When I first told my friends I was dating an actual Christian, they were all uppity about it: “Well, you have to respect someone’s religious views.” But when I mentioned he was abstaining from bedroom business for devout reasons, all of a sudden he was a total weirdo in their eyes (I’m patting myself on the back right now for being so open-minded). At first, it was a refreshing — almost romantic! — change from the norm, which usually involves the guy trying to seal that deal as soon as possible. But slowly, a feeling of insecurity started creeping over me:
Do I have a double chin?
Is he gay?
Am I really dating a 40-year-old virgin?
I know this all sounds rather hopeless, but the thing is, I love him. We can talk for hours about anything. He is funny and kind. He speaks better French than I do and lets me win at Scrabble. He is a great kisser, a great conversationalist — he even writes me poems. He watched Twilight with me sans complaint and gets what I see in Edward. He is communicative and sensitive (ladies, isn’t this what we want?) and treats me like I’m something sacred. He would be a loving, patient father and says he will work hard for the rest of his life so that I can live like a princess.

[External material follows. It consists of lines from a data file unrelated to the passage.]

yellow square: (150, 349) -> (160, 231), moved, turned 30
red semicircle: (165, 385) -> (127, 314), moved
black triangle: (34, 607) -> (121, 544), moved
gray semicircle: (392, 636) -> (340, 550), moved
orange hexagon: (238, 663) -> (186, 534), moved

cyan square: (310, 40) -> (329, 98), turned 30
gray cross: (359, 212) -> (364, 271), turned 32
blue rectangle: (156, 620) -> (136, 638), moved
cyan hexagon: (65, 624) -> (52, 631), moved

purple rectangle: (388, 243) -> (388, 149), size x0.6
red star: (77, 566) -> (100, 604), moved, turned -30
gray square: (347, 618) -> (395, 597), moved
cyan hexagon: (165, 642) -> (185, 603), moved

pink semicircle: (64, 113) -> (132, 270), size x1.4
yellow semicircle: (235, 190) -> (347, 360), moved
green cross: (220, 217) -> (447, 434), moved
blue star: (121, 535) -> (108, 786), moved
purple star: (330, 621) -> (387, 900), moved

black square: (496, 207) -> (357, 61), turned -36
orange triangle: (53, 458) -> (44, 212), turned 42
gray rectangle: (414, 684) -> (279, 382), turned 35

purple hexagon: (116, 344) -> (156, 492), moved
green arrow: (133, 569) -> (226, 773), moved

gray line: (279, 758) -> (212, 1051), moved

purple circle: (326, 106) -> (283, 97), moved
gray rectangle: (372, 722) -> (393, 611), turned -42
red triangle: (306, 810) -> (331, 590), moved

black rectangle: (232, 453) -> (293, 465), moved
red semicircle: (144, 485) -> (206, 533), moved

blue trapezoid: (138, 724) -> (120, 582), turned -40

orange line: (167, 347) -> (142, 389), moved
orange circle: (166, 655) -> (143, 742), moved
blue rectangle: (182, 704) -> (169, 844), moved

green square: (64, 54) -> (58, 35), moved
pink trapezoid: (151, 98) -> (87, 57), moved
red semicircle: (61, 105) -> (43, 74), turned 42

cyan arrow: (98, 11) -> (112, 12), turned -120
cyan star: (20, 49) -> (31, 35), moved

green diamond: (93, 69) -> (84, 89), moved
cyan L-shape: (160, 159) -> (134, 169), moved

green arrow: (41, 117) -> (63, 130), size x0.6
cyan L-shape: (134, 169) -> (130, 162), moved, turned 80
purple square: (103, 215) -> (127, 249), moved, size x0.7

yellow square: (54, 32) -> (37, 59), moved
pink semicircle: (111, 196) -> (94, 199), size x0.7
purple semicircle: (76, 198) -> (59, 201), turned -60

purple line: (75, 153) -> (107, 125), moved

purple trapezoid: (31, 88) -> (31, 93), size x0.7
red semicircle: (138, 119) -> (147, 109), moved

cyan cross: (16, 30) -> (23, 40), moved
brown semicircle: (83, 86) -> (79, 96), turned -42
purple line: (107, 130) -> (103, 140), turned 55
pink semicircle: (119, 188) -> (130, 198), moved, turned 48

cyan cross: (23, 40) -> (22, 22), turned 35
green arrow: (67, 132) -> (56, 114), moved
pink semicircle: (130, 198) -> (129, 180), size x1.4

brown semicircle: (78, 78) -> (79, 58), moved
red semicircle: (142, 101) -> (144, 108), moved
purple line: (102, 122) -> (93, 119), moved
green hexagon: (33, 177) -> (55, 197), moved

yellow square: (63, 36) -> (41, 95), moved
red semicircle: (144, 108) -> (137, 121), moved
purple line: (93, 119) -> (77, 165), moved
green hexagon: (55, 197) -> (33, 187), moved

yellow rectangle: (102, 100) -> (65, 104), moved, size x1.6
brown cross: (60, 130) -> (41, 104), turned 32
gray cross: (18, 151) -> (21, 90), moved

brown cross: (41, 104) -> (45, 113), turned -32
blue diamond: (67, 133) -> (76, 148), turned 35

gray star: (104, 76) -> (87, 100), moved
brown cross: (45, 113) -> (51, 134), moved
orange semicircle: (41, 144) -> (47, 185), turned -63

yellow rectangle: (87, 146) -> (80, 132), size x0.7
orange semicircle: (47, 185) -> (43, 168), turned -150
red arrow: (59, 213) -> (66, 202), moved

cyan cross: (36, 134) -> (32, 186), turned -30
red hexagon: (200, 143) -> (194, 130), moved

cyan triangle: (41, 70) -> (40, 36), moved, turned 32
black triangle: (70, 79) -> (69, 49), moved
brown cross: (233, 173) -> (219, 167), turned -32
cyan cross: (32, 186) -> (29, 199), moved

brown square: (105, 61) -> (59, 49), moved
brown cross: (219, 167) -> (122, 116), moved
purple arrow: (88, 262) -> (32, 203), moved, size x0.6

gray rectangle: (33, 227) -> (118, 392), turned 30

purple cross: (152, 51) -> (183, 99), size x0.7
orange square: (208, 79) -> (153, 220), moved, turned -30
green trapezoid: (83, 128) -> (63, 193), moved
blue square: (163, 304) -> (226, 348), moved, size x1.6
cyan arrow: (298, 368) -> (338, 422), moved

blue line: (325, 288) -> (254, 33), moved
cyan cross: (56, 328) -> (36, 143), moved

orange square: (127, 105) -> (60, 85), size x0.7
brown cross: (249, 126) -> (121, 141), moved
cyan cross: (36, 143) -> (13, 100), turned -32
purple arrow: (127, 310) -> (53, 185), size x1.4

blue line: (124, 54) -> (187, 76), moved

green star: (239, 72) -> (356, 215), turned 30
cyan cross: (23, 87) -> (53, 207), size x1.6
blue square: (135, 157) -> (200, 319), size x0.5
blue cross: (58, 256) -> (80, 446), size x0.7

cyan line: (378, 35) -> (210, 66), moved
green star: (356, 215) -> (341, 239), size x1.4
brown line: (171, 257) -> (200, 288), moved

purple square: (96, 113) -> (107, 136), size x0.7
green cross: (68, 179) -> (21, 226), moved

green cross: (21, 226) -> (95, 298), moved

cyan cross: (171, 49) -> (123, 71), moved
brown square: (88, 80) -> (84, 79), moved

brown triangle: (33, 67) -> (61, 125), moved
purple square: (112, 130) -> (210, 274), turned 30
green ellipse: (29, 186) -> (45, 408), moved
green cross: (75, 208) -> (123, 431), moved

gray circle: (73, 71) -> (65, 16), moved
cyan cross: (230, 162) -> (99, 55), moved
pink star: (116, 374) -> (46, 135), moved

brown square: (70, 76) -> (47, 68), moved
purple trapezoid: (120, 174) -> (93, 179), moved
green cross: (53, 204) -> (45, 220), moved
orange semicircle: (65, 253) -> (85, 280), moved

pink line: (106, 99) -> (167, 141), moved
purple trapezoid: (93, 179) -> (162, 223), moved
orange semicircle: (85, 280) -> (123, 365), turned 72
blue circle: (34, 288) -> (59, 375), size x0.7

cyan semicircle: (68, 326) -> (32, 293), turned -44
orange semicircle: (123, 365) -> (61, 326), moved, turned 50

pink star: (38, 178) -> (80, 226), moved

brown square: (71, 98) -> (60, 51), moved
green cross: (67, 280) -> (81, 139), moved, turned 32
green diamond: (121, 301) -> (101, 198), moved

Some days, when we ignore the elephant in the room, I think, wow, this is it. But then, somehow, his Christianity will snake back into our relationship, resulting in heated, teary discussions about how we’d raise children. He wants to take them to church every Sunday to “help them understand the love of God.” I tell him I don’t want our children to be brainwashed and if he takes them to church one Sunday, he has to take them to a mosque the next weekend, and then to a temple, etc. — to expose them to all the world’s religions so they can decide for themselves what they believe in, if anything at all.
Sometimes it just feels like we’re on different plains of existence. [Note: 'Plains'? Don't they do copy editing at the Atlantic before posting this stuff? -- RD]
Don’t do it, girl. Don’t marry this guy. Religion is a deal-breaker. I don’t doubt that you both love each other, but this is not going to be happy for both of you. When you talk in this essay about arguing over how to raise the kids, that right there is the biggest signal to you that this is a risky, risky business. Break it off now. You’ll break two hearts in so doing, but you’ll save both of you (and possibly children) even worse heartbreak down the road. If he were a casual Christian, that might be one thing. But he isn’t, and you aren’t interested in converting.